Le ou les biens immobiliers resteront en indivision aussi longtemps que le partage n’a pas lieu, ce qui implique, en cas de désaccord entre héritiers, que l’un d’eux initie une action en partage devant les tribunaux. Cela risque même de conduire à la vente aux enchères des biens, si elle est ordonnée. En cas de tensions potentielles entre les héritiers ou lors de successions complexes, Arnaud Cywie recommande de nommer un exécuteur testamentaire dans le testament. Ce dernier, avocat, notaire ou proche, devrait être un professionnel, selon l’expert. Il sera chargé de mettre en œuvre les dernières volontés du défunt, gèrera la succession et sera rémunéré en conséquence. C’est à lui que revient la tâche de se coordonner avec les différentes autorités.

Frais notariaux élevés à Genève

Si le bénéficiaire de l’usufruit est placé, pour des raisons de santé, dans l’incapacité de rester dans la maison et déménage dans un établissement médico-spécialisé (EMS), les héritiers devront vendre, occuper ou louer la maison.

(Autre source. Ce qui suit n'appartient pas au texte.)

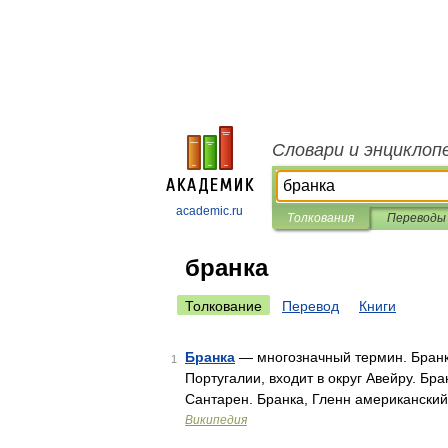
Словари и энциклоп
academic.ru
Толкования
Переводы
бранка
Толкование
Перевод
Книги
Бранка
— многозначный термин. Бранка
1
Португалии, входит в округ Авейру. Бра
Сантарен. Бранка, Гленн американски
Википедия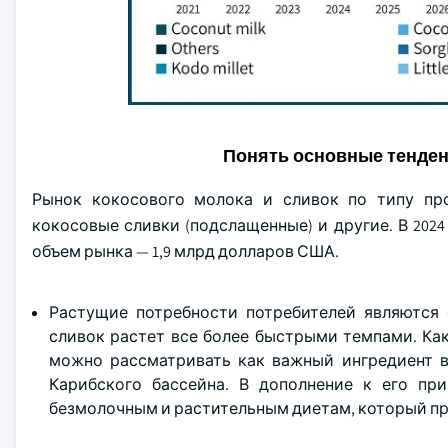
Понять основные тенде
Рынок кокосового молока и сливок по типу про
кокосовые сливки (подслащенные) и другие. В 2024
объем рынка — 1,9 млрд долларов США.
Растущие потребности потребителей являются
сливок растет все более быстрыми темпами. Ка
можно рассматривать как важный ингредиент в
Карибского бассейна. В дополнение к его пр
безмолочным и растительным диетам, который пр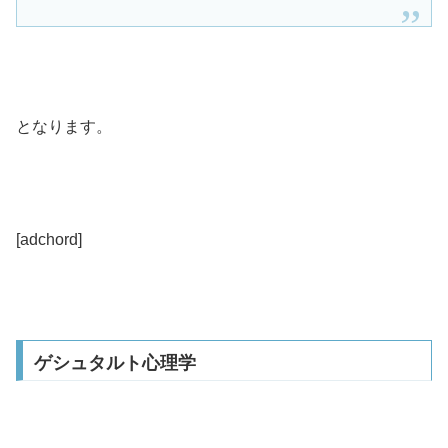
となります。
[adchord]
ゲシュタルト心理学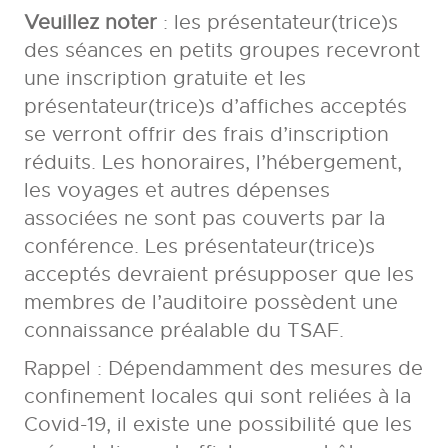
Veuillez noter
: les présentateur(trice)s
des séances en petits groupes recevront
une inscription gratuite et les
présentateur(trice)s d’affiches acceptés
se verront offrir des frais d’inscription
réduits. Les honoraires, l’hébergement,
les voyages et autres dépenses
associées ne sont pas couverts par la
conférence. Les présentateur(trice)s
acceptés devraient présupposer que les
membres de l’auditoire possèdent une
connaissance préalable du TSAF.
Rappel : Dépendamment des mesures de
confinement locales qui sont reliées à la
Covid-19, il existe une possibilité que les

La question est d’autant plus ardue que les considérations fiscales sont importantes. Les pratiques divergent d’un canton à l’autre. Divers impôts, taxes et charges sont prélevés lorsqu’un bien immobilier change de propriétaire. En général, selon Roland Bron, les acheteurs paient les frais de notaire et les droits de mutation. Ces derniers ont été abolis dans le canton de Zurich. A Genève, Bâle et Berne, son paiement dépend de l’acheteur. Utilisera-t-il l’immeuble pour lui-même – et dans ce cas, cette taxe est réduite ou supprimée — ou non. Des frais notariaux sont prélevés sur l’authentification de l’acte de vente. L’impôt sur les gains immobiliers est à la charge du vendeur et dépend du nombre d’années de détention de la maison.

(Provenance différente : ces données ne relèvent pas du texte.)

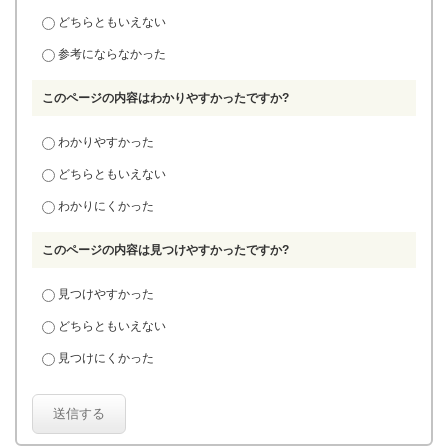
どちらともいえない
参考にならなかった
このページの内容はわかりやすかったですか?
わかりやすかった
どちらともいえない
わかりにくかった
このページの内容は見つけやすかったですか?
見つけやすかった
どちらともいえない
見つけにくかった
送信する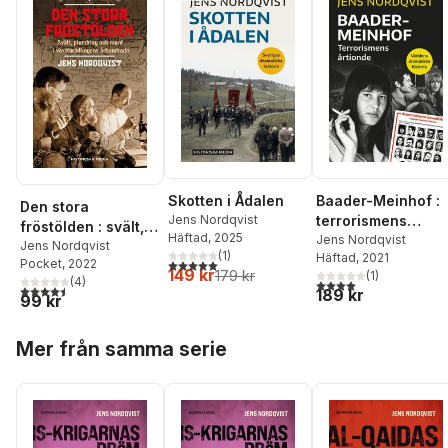
Baader-Meinhof :
Skotten i Ådalen
Den stora
terrorismens
Jens Nordqvist
fröstölden : svält,
Häftad
, 2025
årtionde
Jens Nordqvist
plundring och mord
Jens Nordqvist
(
1
)
Häftad
, 2021
5,0
utav 5 stjärnor. Totalt antal röster:
Pocket
, 2022
i växtförädlingens
149 kr
179 kr
(
1
)
(
4
)
4,0
utav 5 stjärnor. Tota
århundrade
4,5
utav 5 stjärnor. Totalt antal röster:
189 kr
99 kr
Hoppa över listan
Mer från samma serie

VZ a effectué une comparaison des impôts et taxes de transactions immobilières à Lausanne, Genève, Berne, Bâle et Zurich, pour un immeuble d’une valeur de 980 000 francs. Les frais de notaire coûtent respectivement 3072 (Lausanne), 5529 (Genève), 4373 (Berne), 3450 (Bâle) et 1058 francs (Zurich). Les émoluments du registre foncier: 1570 (Lausanne), 2450 (Genève), 700 (Berne), 1020 (Bâle) et 1470 (Zurich). Les droits de mutation 32 340 (Lausanne), 29 400 (Genève) 17 640 (Berne), 29 400 (Bâle) et 0 à Zurich. Genève et Berne réduisent les droits de mutation en cas d’utilisation personnelle et Bâle les supprime complètement.

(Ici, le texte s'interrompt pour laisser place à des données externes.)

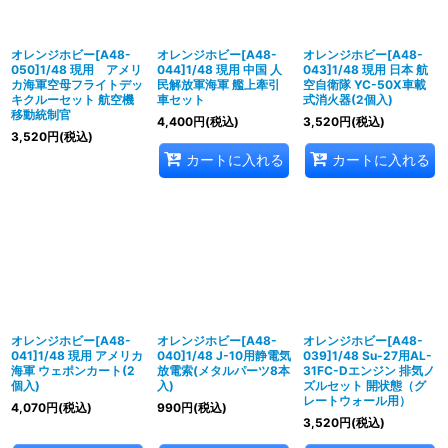
オレンジホビー[A48-
オレンジホビー[A48-
オレンジホビー[A48-
050]1/48 現用 アメリ
044]1/48 現用 中国 人
043]1/48 現用 日本 航
カ海軍空母フライトデッ
民解放軍海軍 艦上牽引
空自衛隊 YC-50X車載
キクルーセット 航空機
車セット
式消火器(2個入)
移動統制官
4,400
円
(税込)
3,520
円
(税込)
3,520
円
(税込)
カートに入れる
カートに入れる
オレンジホビー[A48-
オレンジホビー[A48-
オレンジホビー[A48-
041]1/48 現用 アメリカ
040]1/48 J-10用静電気
039]1/48 Su-27用AL-
海軍 ウェポンカート(2
放電索(メタルパーツ8本
31FC-Dエンジン 排気ノ
個入)
入)
ズルセット 開状態（グ
レートウォール用）
4,070
円
(税込)
990
円
(税込)
3,520
円
(税込)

Lors du passage à la retraite du propriétaire, et en raison de la baisse de revenu qu’elle induit, il arrive que la banque estime que le client n’a plus les moyens de financer l’hypothèque. Ce dernier devra donc amortir une partie de l’hypothèque ou vendre la maison. «Il est possible de demander aux enfants s’ils veulent être codébiteurs afin d’accroître la capacité financière des débiteurs», indique Roland Bron. En revanche, cette solution peut rarement être réalisée car elle limite la marge de manœuvre des enfants pour l’acquisition de leur propre bien immobilier.